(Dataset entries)
****************

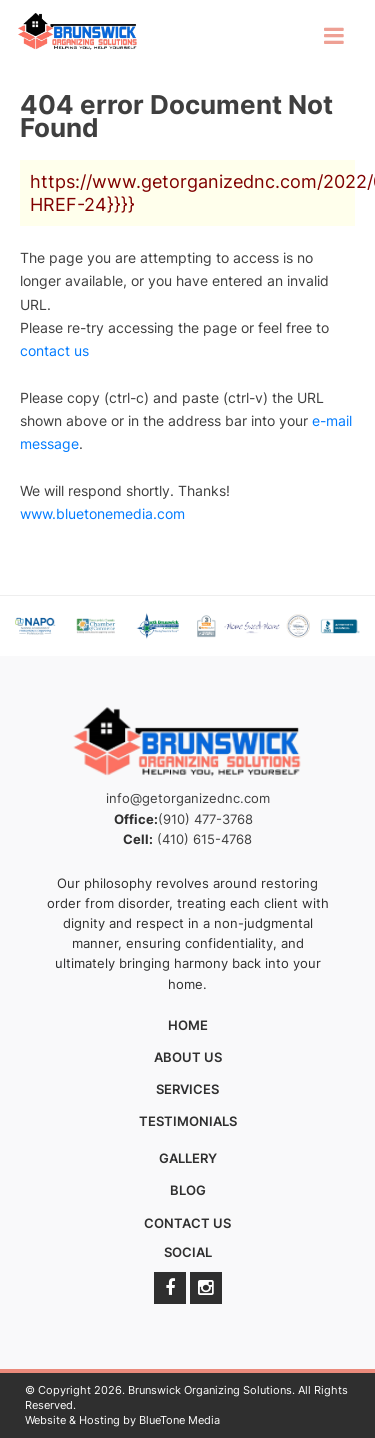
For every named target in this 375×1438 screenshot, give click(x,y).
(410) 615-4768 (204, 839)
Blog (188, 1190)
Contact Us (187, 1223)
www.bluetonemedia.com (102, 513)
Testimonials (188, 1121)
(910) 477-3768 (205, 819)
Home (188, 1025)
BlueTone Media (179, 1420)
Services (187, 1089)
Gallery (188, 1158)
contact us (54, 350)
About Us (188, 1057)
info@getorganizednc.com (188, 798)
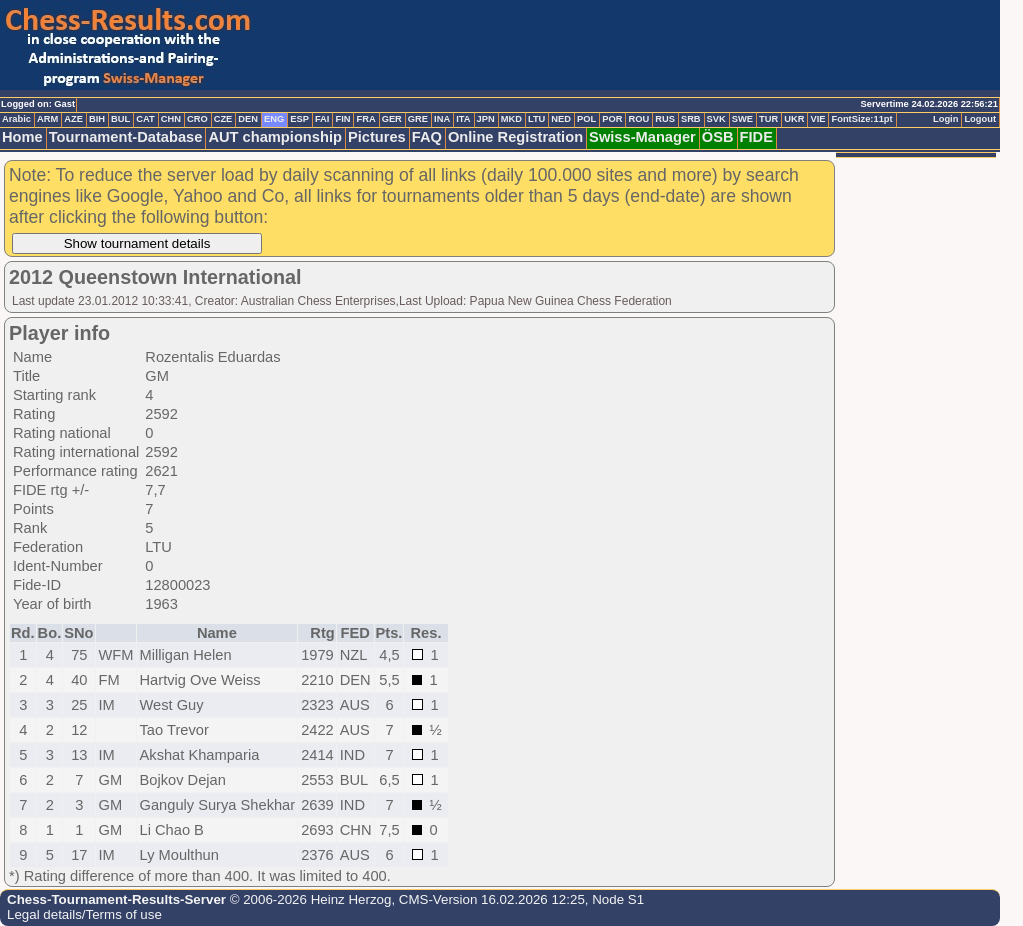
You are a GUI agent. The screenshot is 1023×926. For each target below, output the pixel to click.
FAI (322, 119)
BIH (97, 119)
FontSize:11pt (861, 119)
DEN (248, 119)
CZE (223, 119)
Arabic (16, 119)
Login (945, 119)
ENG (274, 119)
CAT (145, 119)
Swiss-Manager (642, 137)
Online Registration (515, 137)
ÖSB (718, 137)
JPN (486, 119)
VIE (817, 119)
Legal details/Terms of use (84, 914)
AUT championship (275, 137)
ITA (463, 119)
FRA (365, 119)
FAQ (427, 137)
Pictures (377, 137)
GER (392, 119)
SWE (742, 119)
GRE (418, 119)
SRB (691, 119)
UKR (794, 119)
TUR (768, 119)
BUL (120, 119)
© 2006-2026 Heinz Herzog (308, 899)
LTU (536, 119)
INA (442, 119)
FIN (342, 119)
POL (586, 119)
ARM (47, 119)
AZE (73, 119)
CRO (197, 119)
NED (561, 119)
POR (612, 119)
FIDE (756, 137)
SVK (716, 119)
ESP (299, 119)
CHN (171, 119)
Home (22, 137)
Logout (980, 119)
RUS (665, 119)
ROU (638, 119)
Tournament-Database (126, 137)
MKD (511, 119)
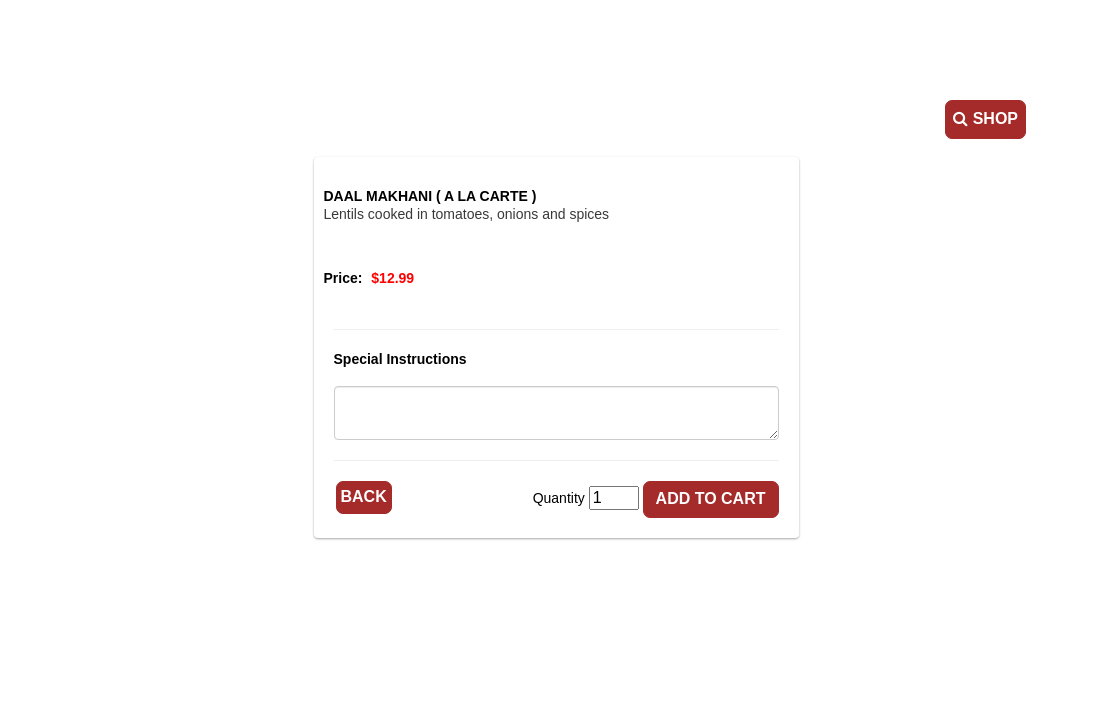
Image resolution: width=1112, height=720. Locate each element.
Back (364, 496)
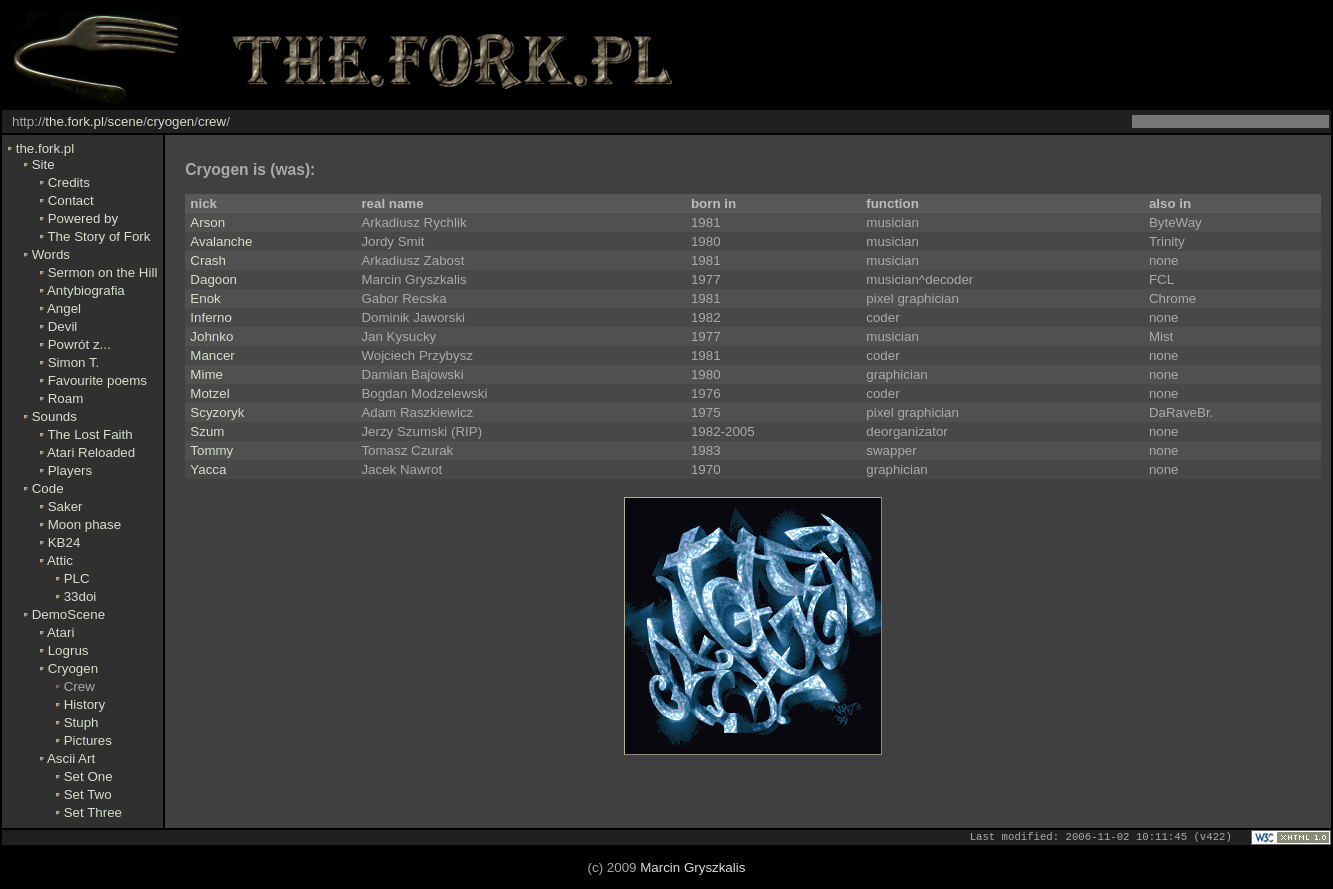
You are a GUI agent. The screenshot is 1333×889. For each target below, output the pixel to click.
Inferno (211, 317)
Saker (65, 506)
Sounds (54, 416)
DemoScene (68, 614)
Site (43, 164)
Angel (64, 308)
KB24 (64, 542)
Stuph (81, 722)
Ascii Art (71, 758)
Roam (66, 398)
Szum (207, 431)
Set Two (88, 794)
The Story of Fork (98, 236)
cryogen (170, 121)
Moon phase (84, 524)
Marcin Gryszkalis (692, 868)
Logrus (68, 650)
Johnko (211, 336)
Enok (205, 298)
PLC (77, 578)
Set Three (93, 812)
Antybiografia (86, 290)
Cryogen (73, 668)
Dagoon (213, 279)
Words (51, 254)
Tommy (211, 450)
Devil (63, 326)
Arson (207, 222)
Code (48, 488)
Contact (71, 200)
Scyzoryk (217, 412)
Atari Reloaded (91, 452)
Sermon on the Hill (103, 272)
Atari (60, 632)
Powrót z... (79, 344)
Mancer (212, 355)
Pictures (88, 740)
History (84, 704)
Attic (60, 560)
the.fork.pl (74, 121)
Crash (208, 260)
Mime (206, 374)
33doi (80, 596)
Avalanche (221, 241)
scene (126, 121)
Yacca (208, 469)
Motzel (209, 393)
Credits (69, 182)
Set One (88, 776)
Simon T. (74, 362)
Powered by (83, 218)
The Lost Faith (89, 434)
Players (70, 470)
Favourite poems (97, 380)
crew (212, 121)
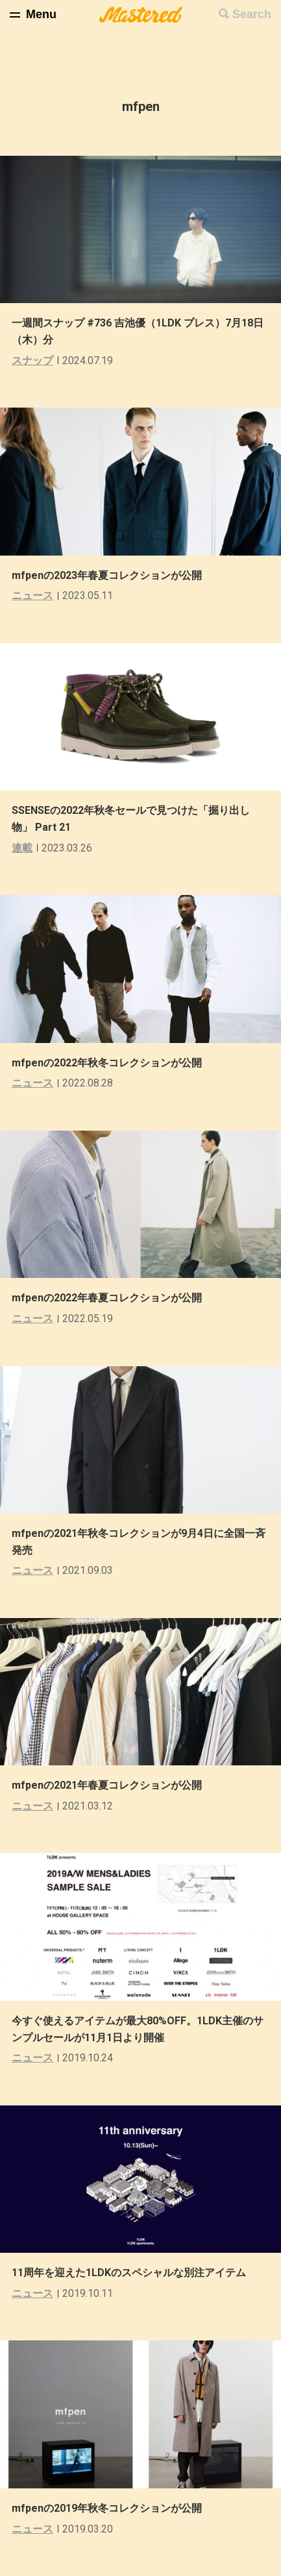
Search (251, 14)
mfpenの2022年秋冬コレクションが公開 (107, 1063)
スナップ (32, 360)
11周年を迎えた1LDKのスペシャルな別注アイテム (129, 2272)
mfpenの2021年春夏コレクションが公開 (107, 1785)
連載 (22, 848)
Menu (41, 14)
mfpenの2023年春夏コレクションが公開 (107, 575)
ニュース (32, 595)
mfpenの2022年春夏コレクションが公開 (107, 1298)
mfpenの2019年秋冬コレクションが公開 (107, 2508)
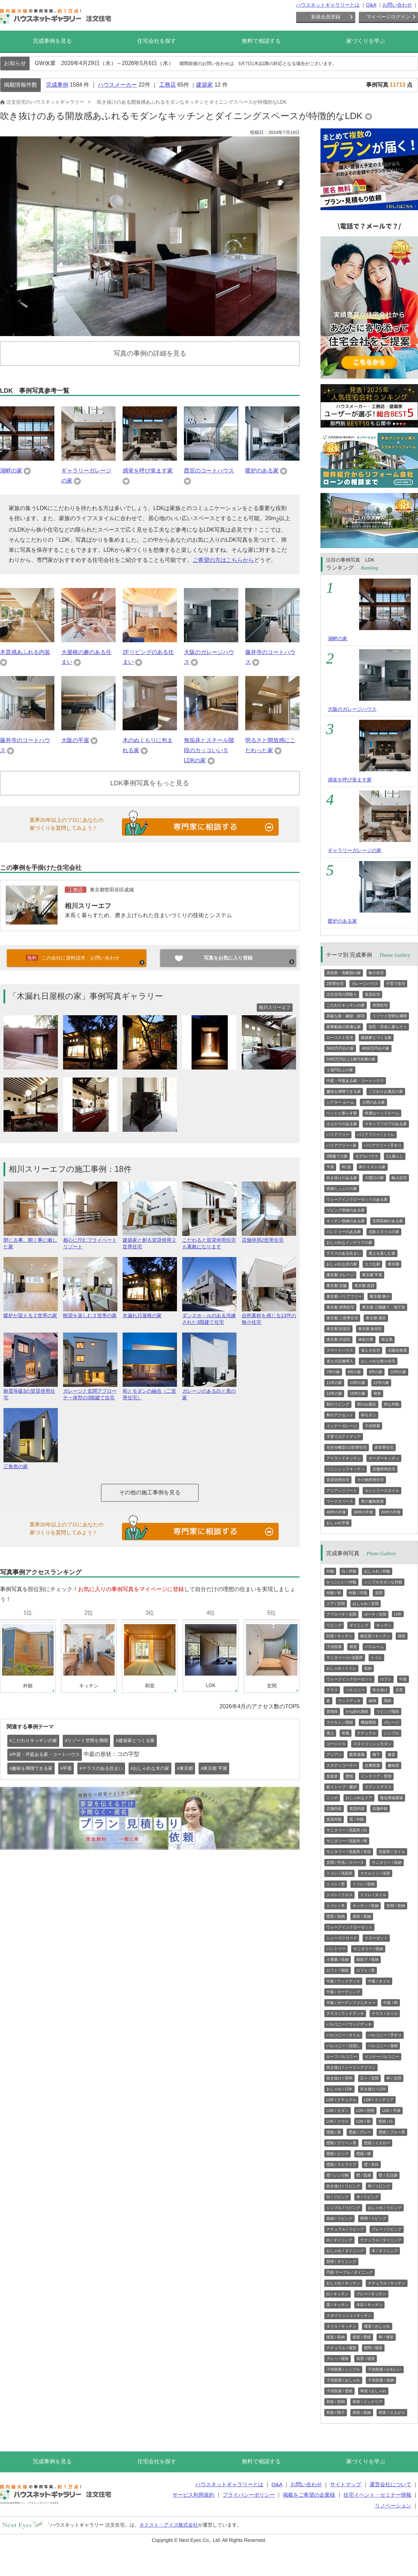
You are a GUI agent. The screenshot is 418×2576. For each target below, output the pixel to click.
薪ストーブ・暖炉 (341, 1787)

****************

> _Problem details_: Above are the records; copy them exactly without the pictures.

> _Response area_:
For every named target in this 375×1438 screenshot, give click(x,y).
(410) 615-4768 (204, 839)
Blog (188, 1190)
Contact Us (187, 1223)
www.bluetonemedia.com (102, 513)
Testimonials (188, 1121)
(910) 477-3768 (205, 819)
Home (188, 1025)
BlueTone Media (179, 1420)
Services (187, 1089)
Gallery (188, 1158)
contact us (54, 350)
About Us (188, 1057)
info@getorganizednc.com (188, 798)
You are a GUI agent. The screenshot is 1023×926. For each target below, output the pixel to click.
FAI (322, 119)
BIH (97, 119)
FontSize:11pt (861, 119)
DEN (248, 119)
CZE (223, 119)
Arabic (16, 119)
Login (945, 119)
ENG (274, 119)
CAT (145, 119)
Swiss-Manager (642, 137)
Online Registration (515, 137)
ÖSB (718, 137)
JPN (486, 119)
VIE (817, 119)
Legal details/Terms of use (84, 914)
AUT championship (275, 137)
ITA (463, 119)
FRA (365, 119)
FAQ (427, 137)
Pictures (377, 137)
GER (392, 119)
SWE (742, 119)
GRE (418, 119)
SRB (691, 119)
UKR (794, 119)
TUR (768, 119)
BUL (120, 119)
© 2006-2026 Heinz Herzog (308, 899)
LTU (536, 119)
INA (442, 119)
FIN (342, 119)
POL (586, 119)
ARM (47, 119)
AZE (73, 119)
CRO (197, 119)
NED (561, 119)
POR (612, 119)
FIDE (756, 137)
SVK (716, 119)
ESP (299, 119)
CHN (171, 119)
Home (22, 137)
Logout (980, 119)
RUS (665, 119)
ROU (638, 119)
Tournament-Database (126, 137)
MKD (511, 119)
Image resolution: width=1112, height=720. Locate each element.
Back (364, 496)
You are a GUI agent. The screenshot is 1333×889. For each target below, output the pixel to click.
Inferno (211, 317)
Saker (65, 506)
Sounds (54, 416)
DemoScene (68, 614)
Site (43, 164)
Angel (64, 308)
KB24 (64, 542)
Stuph (81, 722)
Ascii Art (71, 758)
Roam (66, 398)
Szum (207, 431)
Set Two (88, 794)
The Story of Fork (98, 236)
cryogen (170, 121)
Moon phase (84, 524)
Marcin Gryszkalis (692, 868)
Logrus (68, 650)
Johnko (211, 336)
Enok (205, 298)
PLC (77, 578)
Set Three (93, 812)
Antybiografia (86, 290)
Cryogen (73, 668)
Dagoon (213, 279)
Words (51, 254)
Tommy (211, 450)
Devil (63, 326)
Arson (207, 222)
Code (48, 488)
Contact (71, 200)
Scyzoryk (217, 412)
Atari Reloaded (91, 452)
Sermon on the Hill (103, 272)
Atari (60, 632)
Powrót z... (79, 344)
Mancer (212, 355)
Pictures (88, 740)
History (84, 704)
Attic (60, 560)
the.fork.pl (74, 121)
Crash (208, 260)
Mime (206, 374)
33doi (80, 596)
Avalanche (221, 241)
scene (126, 121)
Yacca (208, 469)
Motzel (209, 393)
Credits (69, 182)
Set One (88, 776)
Simon T. (74, 362)
Powered by (83, 218)
The Lost Faith (89, 434)
Players (70, 470)
Favourite poems (97, 380)
crew (212, 121)
Search (251, 14)
mfpenの2022年秋冬コレクションが公開 (107, 1063)
スナップ (32, 360)
11周年を迎えた1LDKのスペシャルな別注アイテム (129, 2272)
mfpenの2021年春夏コレクションが公開 (107, 1785)
連載 (22, 848)
Menu (41, 14)
mfpenの2023年春夏コレクションが公開 (107, 575)
ニュース (32, 595)
mfpenの2022年春夏コレクションが公開 (107, 1298)
mfpenの2019年秋冬コレクションが公開 (107, 2508)
You are a GUI agent. The screenshot is 418×2576. For each target below, output the pixel to click.
薪ストーブ・暖炉 (341, 1787)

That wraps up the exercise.